Mean values for total coliforms and fecal coliforms during dry flow at the rural site exceeded Virginia State standards 100 percent and 75 percent of the time, respectively. During storm flow the standards for both of these indicators were exceeded 100 percent of the time.

It was also determined that the increase in densities typically lagged behind flow increases and maintained this lag while returning to baseline values.

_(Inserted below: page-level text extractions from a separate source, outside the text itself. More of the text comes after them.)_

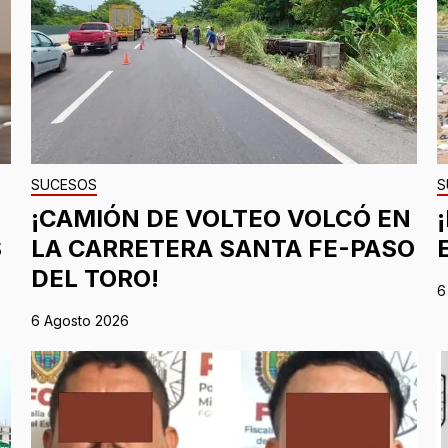
SUCESOS
S
¡CAMIÓN DE VOLTEO VOLCÓ EN
S
LA CARRETERA SANTA FE-PASO
DEL TORO!
6
6 Agosto 2026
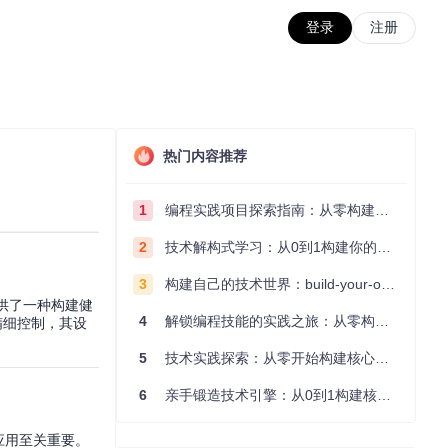
登录
注册
热门内容推荐
1
编程实践项目探索指南：从零构建技术能力体系
2
技术解构式学习：从0到1构建你的编程知识体系
3
构建自己的技术世界：build-your-own-x项目的实践探索指南
提供了一种构建健
4
解锁编程技能的实践之旅：从零构建你的技术世界
精细控制，其设
5
技术实践探索：从零开始构建核心系统的实践指南
6
亲手锻造技术引擎：从0到1构建核心系统的实践指南
应用至关重要。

Finally, the FC/FS ratio as originally proposed by Geldreich was statistically supported as being valid for use in the identification of fecal pollution sources. Individual ratios were less than 0.7 at the urban watershed for 80% of the dry flow samples and 64.6 percent of the storm flow samples. For the rural site, FC/FS ratios were less than 0.7 for 25 percent of the dry flow samples and 81.8 percent of the wet flow samples. Samples of raw and secondary treated sewage exhibited ratios above 4.0, 40 percent, and 25 percent of the time respectively.